If you’re going through divorce, break-up, or separation, and you feel like it’s the hardest thing that ever happened to you, here’s what truly helped me, and I believe it will help you as well:
- Keep in mind the light at the end of the tunnel. There will come a time when you’ll truly feel that this was the best thing that happened to you. I know right now it might feel like the opposite is true, like this is the end of all of it. But keep in the background of your mind, this possibility, that there can be ways, which you’re not seeing right now, that this can be a really good thing. Don’t try to shove this thought on top of your pain though, don’t try to make yourself believe it; just keep it there with a ‘what if…’, along with your pain.
- It’s a chance to reinvent yourself. You’re no longer bound by any expectations that you have to meet, there isn’t any way that you have to be or things that you need to do. Complete blank sheet of paper. You get to decide who you want to be, you dictate what you want to do. Who would you be, what would you do, at this time of being reborn?
- Reach out for support. Selectively. Do take time for yourself only, but know that you’re not alone, and don’t isolate yourself. Be selective about the people you’re sharing your journey with. If you feel like you’re deep in rage, fear, shame, revenge, find a friend who knows how to just listen. If you need some ranting, do some of that too; but don’t linger there, you’ll just go deeper in the murkiness. Find someone who can hold space, who doesn’t pity you, or hate on the other person, and truly knows that things will get better.

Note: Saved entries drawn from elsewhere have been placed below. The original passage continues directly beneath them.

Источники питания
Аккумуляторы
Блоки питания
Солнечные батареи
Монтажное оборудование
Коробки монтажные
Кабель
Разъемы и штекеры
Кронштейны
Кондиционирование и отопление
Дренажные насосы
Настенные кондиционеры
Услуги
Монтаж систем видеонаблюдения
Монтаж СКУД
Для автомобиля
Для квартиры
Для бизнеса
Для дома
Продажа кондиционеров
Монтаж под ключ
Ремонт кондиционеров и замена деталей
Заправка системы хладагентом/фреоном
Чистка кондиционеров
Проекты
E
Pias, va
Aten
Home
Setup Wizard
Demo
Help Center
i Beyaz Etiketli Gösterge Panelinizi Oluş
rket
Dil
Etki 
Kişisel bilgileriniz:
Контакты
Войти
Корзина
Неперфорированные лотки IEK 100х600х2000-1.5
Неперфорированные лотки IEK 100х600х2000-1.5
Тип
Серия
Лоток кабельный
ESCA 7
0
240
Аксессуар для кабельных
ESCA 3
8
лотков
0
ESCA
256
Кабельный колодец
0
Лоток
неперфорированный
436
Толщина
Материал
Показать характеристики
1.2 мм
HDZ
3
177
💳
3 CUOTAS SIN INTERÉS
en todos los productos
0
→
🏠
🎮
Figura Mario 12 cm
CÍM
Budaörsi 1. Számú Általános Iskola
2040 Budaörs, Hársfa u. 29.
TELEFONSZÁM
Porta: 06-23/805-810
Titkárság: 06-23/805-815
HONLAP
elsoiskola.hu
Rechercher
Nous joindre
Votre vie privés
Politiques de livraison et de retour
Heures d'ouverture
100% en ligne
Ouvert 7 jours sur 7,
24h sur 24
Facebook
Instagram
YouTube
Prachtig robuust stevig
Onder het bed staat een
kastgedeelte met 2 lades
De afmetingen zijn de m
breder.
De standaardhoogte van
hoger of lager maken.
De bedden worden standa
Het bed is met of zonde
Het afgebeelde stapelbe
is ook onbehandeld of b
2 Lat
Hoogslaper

- Feel your emotions fiercely. Let your body take you on a cathartic journey. Weep, punch, curl into a ball, stomp your feet, cry your eyes and your heart out. Stay present with the sensations in your body, rather than go with the story in your head.
- Do things out of your comfort zone, things that challenge you. I jumped out of an airplane, bungee jumped, went on long hard bike rides, traveled alone, went to improv classes, took cold showers, and learned some rock climbing. The things you choose to do might look different, but do something that you’ve never done before. It will give you confidence that you’re rocking it, and the adrenaline and dopamine your body will be producing will reset your system and you’ll feel better.
- Sweat it out. It was one of those evenings when I was allowing myself to feel the intensity of my feelings. And my body, in all its intelligence and wisdom, took me out for a run. I wasn’t even thinking about it, it was like I was controlled by something outside of me. I put on my running gear, and went full throttle on. From then on, every time I went for a run, my mind would switch gears and became more positive. Later on, I learned that physical exercise is one of the best ways to complete a stress cycle. It might sound trite, but really, exercise is so good for you.
- Write it out. Put pen to paper, get your thoughts out of your head. Write letters which you don’t send. Make lists: what you loved in the relationship, what you hated. The good, the bad, things that you did, said, things that they did, said, things that you’d like to keep, things that you’d like to change, things that you’ve learned. Write anything and everything. If you keep it in your head, your thoughts will recycle over and over again, and it feels like it will never end. If you put it on paper, you’ll come to a point where you’ll feel the emptiness, there will be nothing left to be said. It will feel complete. And you’ll be more ready to move on.
- Evolve your self-pleasuring practice, take your orgasm to new heights. Now that you’re single, sex can become so much simpler, you can go back to basics, without the complexities that come with partner sex. Just like a skilled musician still practices scales, just like a pro dancer still practices their basic step, spending time to cultivate your sex life with yourself, is an art, and fine-tunes your body for greater pleasure capacity. Orgasm, pleasure, and all the good hormones that run through your body with it, are a deeply healing medicine. Give yourself this gift. I certainly did and amazed myself how much more pleasure and healing my body is capable of.
- Cultivate beauty, quality, comfort. Clean out your house, throw away things that don’t serve you anymore, buy new, beautiful things. They don’t have to be expensive. A simple scented candle can bring so much comfort when you immerse yourself in gratitude for the small things in life.
If you’re going through hard times, my heart truly goes out to you. Things will get better, and you can do it! Know that it’s a process, and that it’s not linear. There will be times when it feels like you’ve regressed your progress. It’s ok, it’s normal, and there’s hope. I went through it, and if I could do it, so can you.